What food items should I keep on hand that I know my family can survive on?
When sales are on I have been purchasing pasta rice sauce and can goods. 
But they all have an expiration date. Also, should I store water? What else should stock up on?
Same as dog and cat food should I buy extra? 
I don't have a temperature-controlled room, is there any necessary precautions I need to take?


----------



## Auntie (Oct 4, 2014)

Things that your family normally eats is the best thing to start with. Don't waste your money on thi gs they don't like. 

We keep 2 months of dog food and make sure we use the oldest first.


----------



## Kauboy (May 12, 2014)

Rice and beans, beans and rice. And salt for taste.
Some of the most simple things you can store, right there.

Canned goods are great, and are often good well beyond their "best by" dates. And I mean by years. They will lose nutritional value, but will generally be safe to eat for quite a while past their stated dates.
Yes, store water. It is paramount to your survival after staying warm/cool and dry. You can reuse 2L bottles for this. Clean them with a mild bleach solution to kill any bacteria, fill them with chlorinated water from your tap, seal them, and store them.
Don't use anything that's held milk or fruit juice that you cannot be assured of your cleaning methods. Juice boxes and milk jugs are wholly insufficient.
You can also step up to blue plastic barrels or IBC totes, set up in a rain catchment system. (check local ordinances, this can be illegal in some areas)
Have a means to filter and purify rain water, especially if it comes off a roof.
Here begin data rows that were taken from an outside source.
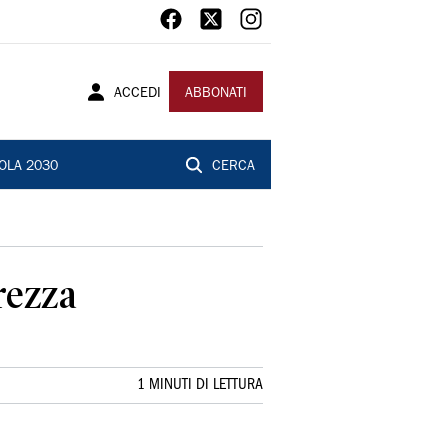
ACCEDI
ABBONATI
OLA 2030
CERCA
rezza
1 MINUTI DI LETTURA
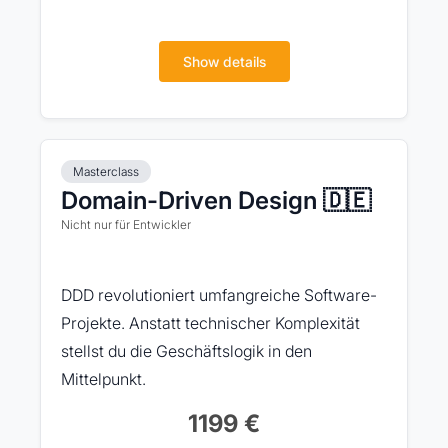
Show details
Masterclass
Domain-Driven Design 🇩🇪
Nicht nur für Entwickler
DDD revolutioniert umfangreiche Software-
Projekte. Anstatt technischer Komplexität
stellst du die Geschäftslogik in den
Mittelpunkt.
1199 €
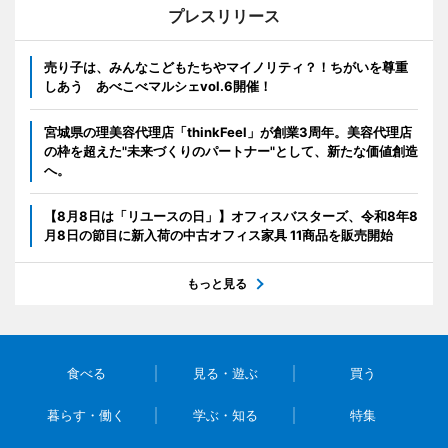
プレスリリース
売り子は、みんなこどもたちやマイノリティ？！ちがいを尊重
しあう あべこべマルシェvol.6開催！
宮城県の理美容代理店「thinkFeel」が創業3周年。美容代理店
の枠を超えた"未来づくりのパートナー"として、新たな価値創造
へ。
【8月8日は「リユースの日」】オフィスバスターズ、令和8年8
月8日の節目に新入荷の中古オフィス家具 11商品を販売開始
もっと見る
食べる
見る・遊ぶ
買う
暮らす・働く
学ぶ・知る
特集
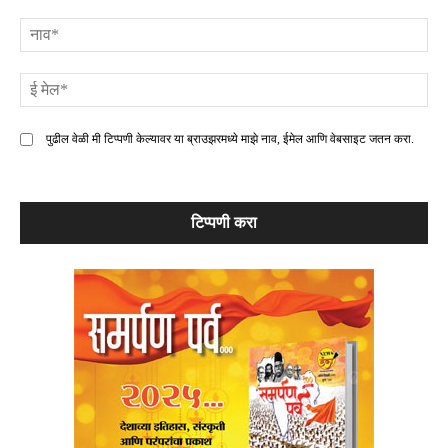
टिप्पणी
ना
ई
मे
पुढील वेळी मी टिप्पणी केल्यावर या ब्राउझरमध्ये माझे नाव, ईमेल आणि वेबसाइट जतन करा.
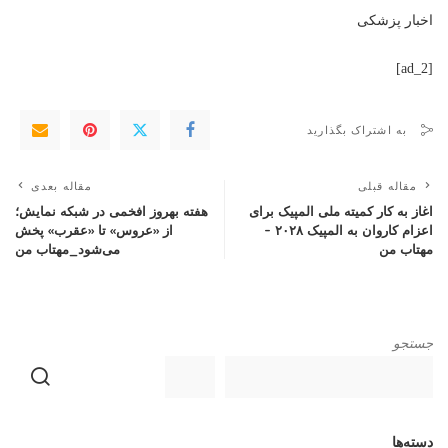
اخبار پزشکی
[ad_2]
به اشتراک بگذارید
مقاله قبلی
مقاله بعدی
اغاز به کار کمیته ملی المپیک برای
هفته بهروز افخمی در شبکه نمایش؛
اعزام کاروان به المپیک ۲۰۲۸ –
از «عروس» تا «عقرب» پخش
مهتاب من
می‌شود_مهتاب من
جستجو
دسته‌ها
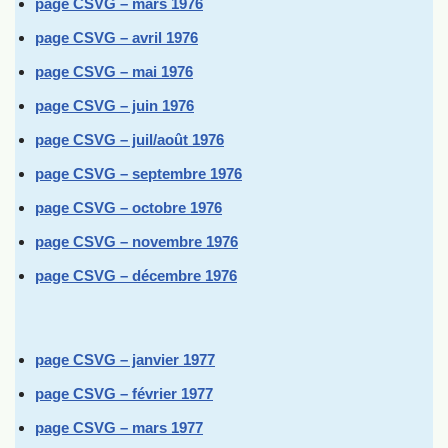
page CSVG – mars 1976
page CSVG – avril 1976
page CSVG – mai 1976
page CSVG – juin 1976
page CSVG – juil/août 1976
page CSVG – septembre 1976
page CSVG – octobre 1976
page CSVG – novembre 1976
page CSVG – décembre 1976
page CSVG – janvier 1977
page CSVG – février 1977
page CSVG – mars 1977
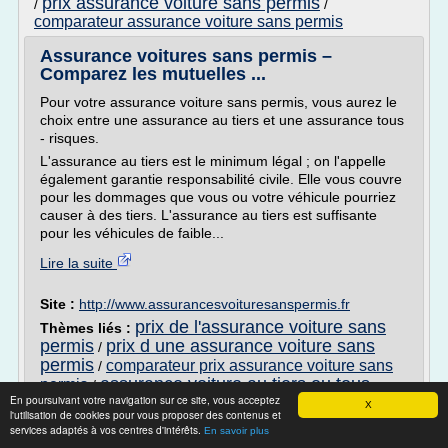
prix assurance voiture sans permis
/
/
comparateur assurance voiture sans permis
Assurance voitures sans permis –
Comparez les mutuelles ...
Pour votre assurance voiture sans permis, vous aurez le
choix entre une assurance au tiers et une assurance tous
- risques.
L'assurance au tiers est le minimum légal ; on l'appelle
également garantie responsabilité civile. Elle vous couvre
pour les dommages que vous ou votre véhicule pourriez
causer à des tiers. L'assurance au tiers est suffisante
pour les véhicules de faible...
Lire la suite
Site :
http://www.assurancesvoituresanspermis.fr
prix de l'assurance voiture sans
Thèmes liés :
permis
prix d une assurance voiture sans
/
permis
comparateur prix assurance voiture sans
/
assurance voiture au tiers ou tous
permis
/
En poursuivant votre navigation sur ce site, vous acceptez
risques
comparateur assurance voiture sans
/
X
l'utilisation de cookies pour vous proposer des contenus et
permis
services adaptés à vos centres d'intérêts.
En savoir plus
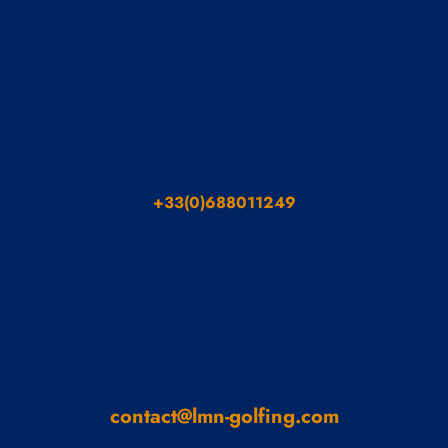
+33(0)688011249
contact@lmn-golfing.com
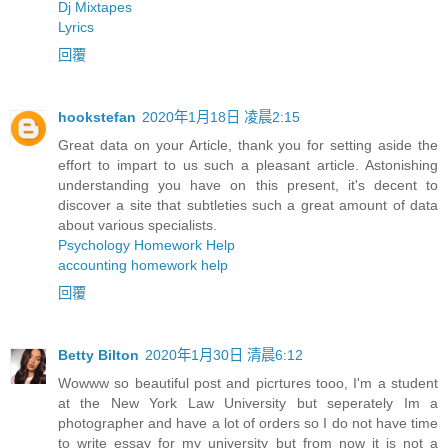
Dj Mixtapes
Lyrics
回覆
hookstefan
2020年1月18日 凌晨2:15
Great data on your Article, thank you for setting aside the
effort to impart to us such a pleasant article. Astonishing
understanding you have on this present, it's decent to
discover a site that subtleties such a great amount of data
about various specialists.
Psychology Homework Help
accounting homework help
回覆
Betty Bilton
2020年1月30日 清晨6:12
Wowww so beautiful post and picrtures tooo, I'm a student
at the New York Law University but seperately Im a
photographer and have a lot of orders so I do not have time
to write essay for my university but from now it is not a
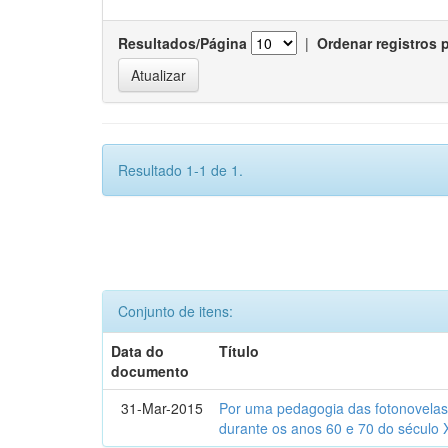
Resultados/Página
|
Ordenar registros 
Resultado 1-1 de 1.
Conjunto de itens:
Data do
Título
documento
31-Mar-2015
Por uma pedagogia das fotonovelas : 
durante os anos 60 e 70 do século 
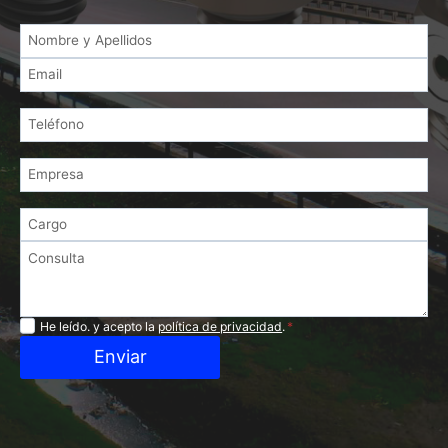
Privacidad
He leído. y acepto la
política de privacidad
.
*
Enviar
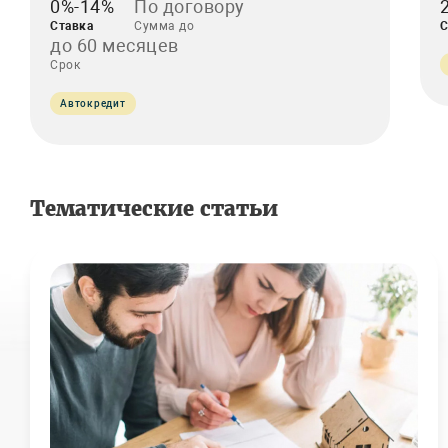
0%-14%
По договору
Ставка
Сумма до
С
до 60 месяцев
Срок
Автокредит
Тематические статьи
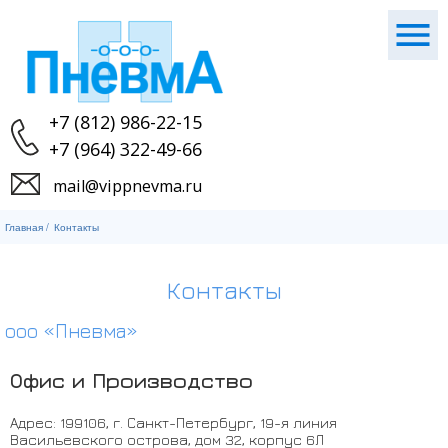
+7 (812) 986-22-15
+7 (964) 322-49-66
mail@vippnevma.ru
Главная
/
Контакты
Контакты
ооо «Пневма»
Офис и Производство
Адрес:
199106
,
г. Санкт-Петербург
,
19-я линия
Васильевского острова, дом 32, корпус 6Л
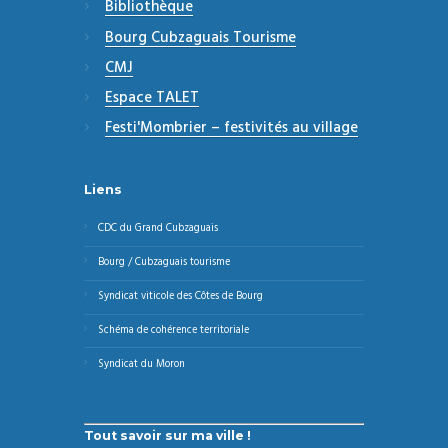
Bibliothèque
Bourg Cubzaguais Tourisme
CMJ
Espace TALET
Festi'Mombrier – festivités au village
Liens
CDC du Grand Cubzaguais
Bourg / Cubzaguais tourisme
Syndicat viticole des Côtes de Bourg
Schéma de cohérence territoriale
Syndicat du Moron
Tout savoir sur ma ville !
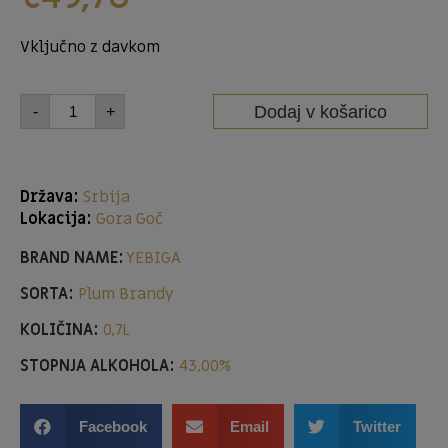
Vključno z davkom
Dodaj v košarico
-
+
Država:
Srbija
Lokacija:
Gora
Goč
BRAND NAME:
YEBIGA
SORTA:
Plum Brandy
KOLIČINA:
0,7L
STOPNJA ALKOHOLA:
43,00%
Facebook
Email
Twitter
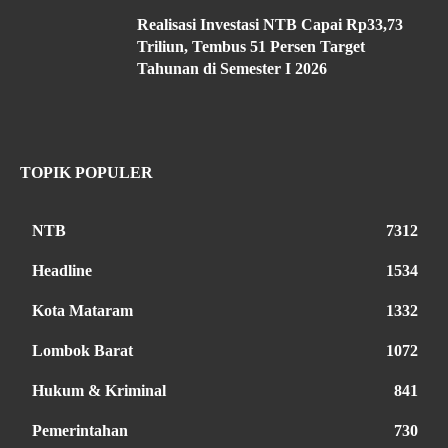
Realisasi Investasi NTB Capai Rp33,73
Triliun, Tembus 51 Persen Target
Tahunan di Semester I 2026
TOPIK POPULER
NTB
7312
Headline
1534
Kota Mataram
1332
Lombok Barat
1072
Hukum & Kriminal
841
Pemerintahan
730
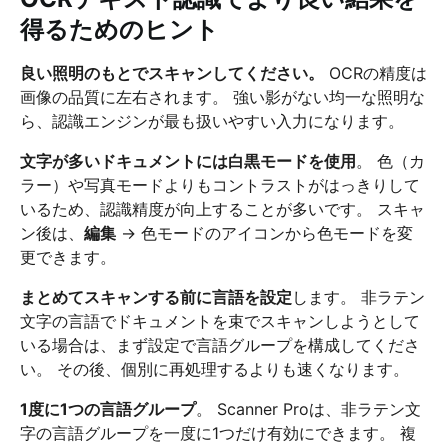
得るためのヒント
良い照明のもとでスキャンしてください。
OCRの精度は
画像の品質に左右されます。 強い影がない均一な照明な
ら、認識エンジンが最も扱いやすい入力になります。
文字が多いドキュメントには白黒モードを使用
。 色（カ
ラー）や写真モードよりもコントラストがはっきりして
いるため、認識精度が向上することが多いです。 スキャ
ン後は、
編集
→ 色モードのアイコンから色モードを変
更できます。
まとめてスキャンする前に言語を設定
します。 非ラテン
文字の言語でドキュメントを束でスキャンしようとして
いる場合は、まず設定で言語グループを構成してくださ
い。 その後、個別に再処理するよりも速くなります。
1度に1つの言語グループ
。 Scanner Proは、非ラテン文
字の言語グループを一度に1つだけ有効にできます。 複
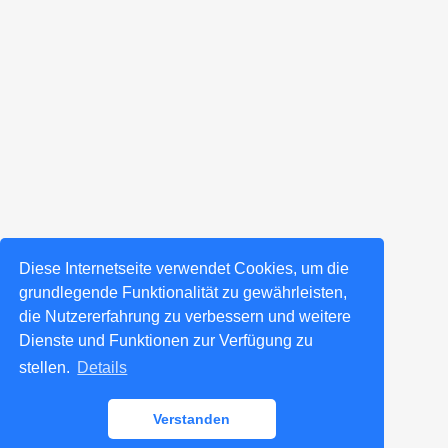
Diese Internetseite verwendet Cookies, um die
grundlegende Funktionalität zu gewährleisten,
die Nutzererfahrung zu verbessern und weitere
Dienste und Funktionen zur Verfügung zu
stellen.
Details
Verstanden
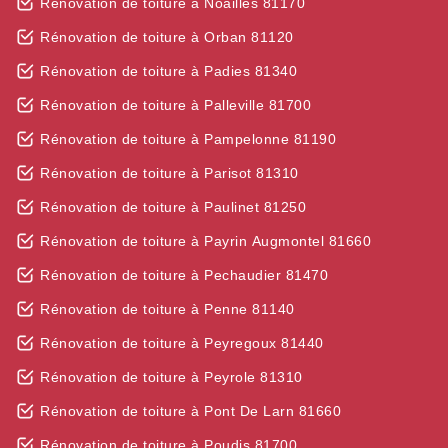
Rénovation de toiture à Noailles 81170
Rénovation de toiture à Orban 81120
Rénovation de toiture à Padies 81340
Rénovation de toiture à Palleville 81700
Rénovation de toiture à Pampelonne 81190
Rénovation de toiture à Parisot 81310
Rénovation de toiture à Paulinet 81250
Rénovation de toiture à Payrin Augmontel 81660
Rénovation de toiture à Pechaudier 81470
Rénovation de toiture à Penne 81140
Rénovation de toiture à Peyregoux 81440
Rénovation de toiture à Peyrole 81310
Rénovation de toiture à Pont De Larn 81660
Rénovation de toiture à Poudis 81700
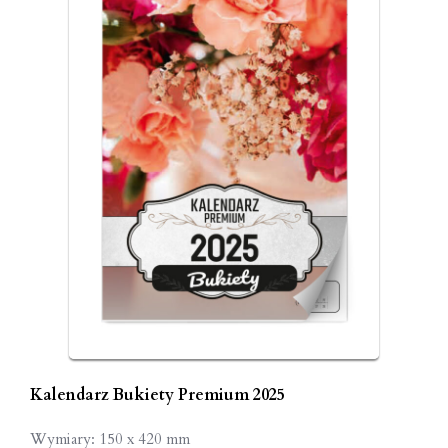
Kalendarz Bukiety Premium 2025
Wymiary: 150 x 420 mm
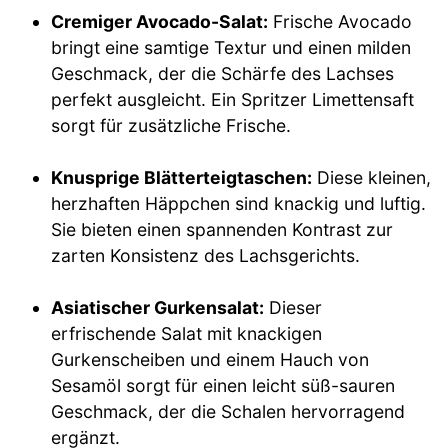
Cremiger Avocado-Salat:
Frische Avocado
bringt eine samtige Textur und einen milden
Geschmack, der die Schärfe des Lachses
perfekt ausgleicht. Ein Spritzer Limettensaft
sorgt für zusätzliche Frische.
Knusprige Blätterteigtaschen:
Diese kleinen,
herzhaften Häppchen sind knackig und luftig.
Sie bieten einen spannenden Kontrast zur
zarten Konsistenz des Lachsgerichts.
Asiatischer Gurkensalat:
Dieser
erfrischende Salat mit knackigen
Gurkenscheiben und einem Hauch von
Sesamöl sorgt für einen leicht süß-sauren
Geschmack, der die Schalen hervorragend
ergänzt.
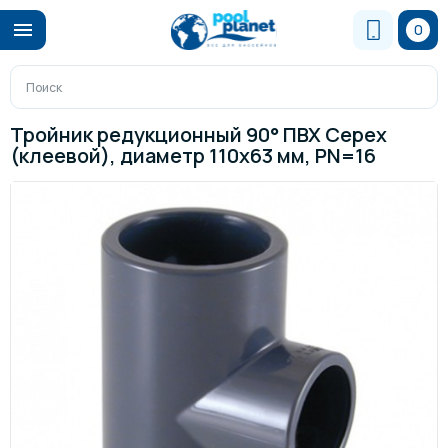
0
Тройник редукционный 90° ПВХ Cepex
(клеевой), диаметр 110x63 мм, PN=16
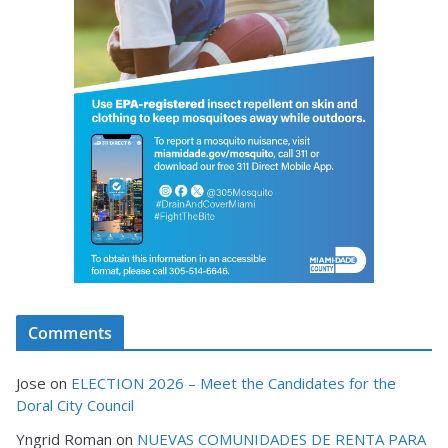
Comments
Jose
on
ELECTION 2026 – Meet the Candidates for the
Doral City Council
Yngrid Roman
on
NUEVAS COMUNIDADES DE RENTA PARA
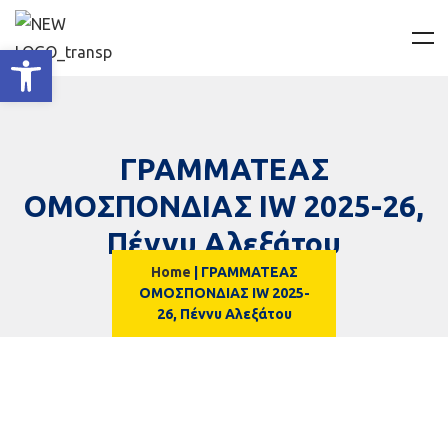
Ανοίξτε τη γραμμή εργαλείων
ΓΡΑΜΜΑΤΕΑΣ
ΟΜΟΣΠΟΝΔΙΑΣ IW 2025-26,
Πέννυ Αλεξάτου
Home
|
ΓΡΑΜΜΑΤΕΑΣ
ΟΜΟΣΠΟΝΔΙΑΣ IW 2025-
26, Πέννυ Αλεξάτου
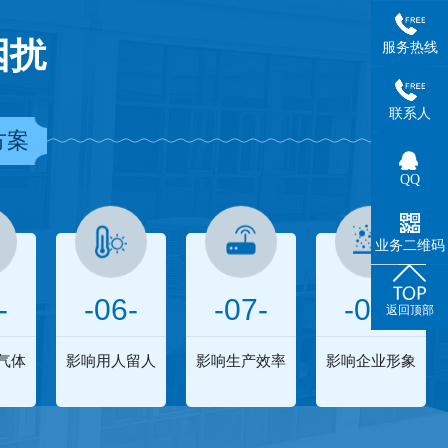
困扰
服务热线
联系人
方案
QQ
业务二维码
-
-06-
-07-
-08-
返回顶部
气体
影响用人留人
影响生产效率
影响企业形象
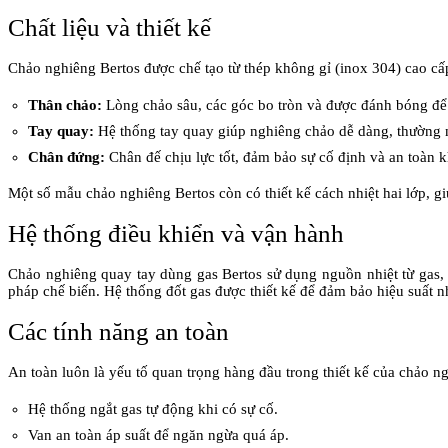
Chất liệu và thiết kế
Chảo nghiêng Bertos được chế tạo từ thép không gỉ (inox 304) cao c
Thân chảo:
Lòng chảo sâu, các góc bo tròn và được đánh bóng để 
Tay quay:
Hệ thống tay quay giúp nghiêng chảo dễ dàng, thường n
Chân đứng:
Chân đế chịu lực tốt, đảm bảo sự cố định và an toàn k
Một số mẫu chảo nghiêng Bertos còn có thiết kế cách nhiệt hai lớp, g
Hệ thống điều khiển và vận hành
Chảo nghiêng quay tay dùng gas Bertos sử dụng nguồn nhiệt từ gas, 
pháp chế biến. Hệ thống đốt gas được thiết kế để đảm bảo hiệu suất nhi
Các tính năng an toàn
An toàn luôn là yếu tố quan trọng hàng đầu trong thiết kế của chảo n
Hệ thống ngắt gas tự động khi có sự cố.
Van an toàn áp suất để ngăn ngừa quá áp.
Long-term storage of processed dry pet foods is not a good idea. Due to the fats involved, they will go rancid within a year or so. You can keep them for a few months and rotate, but I would not consider years long storage to be a good idea.
Wet canned food is an entirely different situation. They are packed just like your canned veggies and meats. Also, dogs can eat fresh raw meat and bones. If you have a means of meat production for yourself, you can give them the scraps and they'll be happy critters. That's the only real long-term solution for pets; natural food.


----------



## Maine-Marine (Mar 7, 2014)

as has been said, stock what you eat.

also oatmeal as an extender - added to meatloaf, meatballs, or by itself
Rice also an extender 
spices, spices spices, -- you could eat rice everyday if it taste different
Beans black, red, pinto
canned fruit... stops scurvy has liquid
flour.. flours makes bisquits, bread, pasta,


----------



## Marcons Warehouse (9 mo ago)

Commercial posting is restricted to the designated vendors section (which requires a paid vendor membership), as well as the Marketplace. See vendor rules or sign-up today!


----------



## Back Pack Hack (Sep 15, 2016)

Advertising reported.


----------



## Aetherwizard (Aug 8, 2017)

tOPDOG1769 said:


> What food items should I keep on hand that I know my family can survive on?
> But they all have an expiration date. Also, should I store water? What else should stock up on?
> Same as dog and cat food should I buy extra?
> I don't have a temperature-controlled room, is there any necessary precautions I need to take?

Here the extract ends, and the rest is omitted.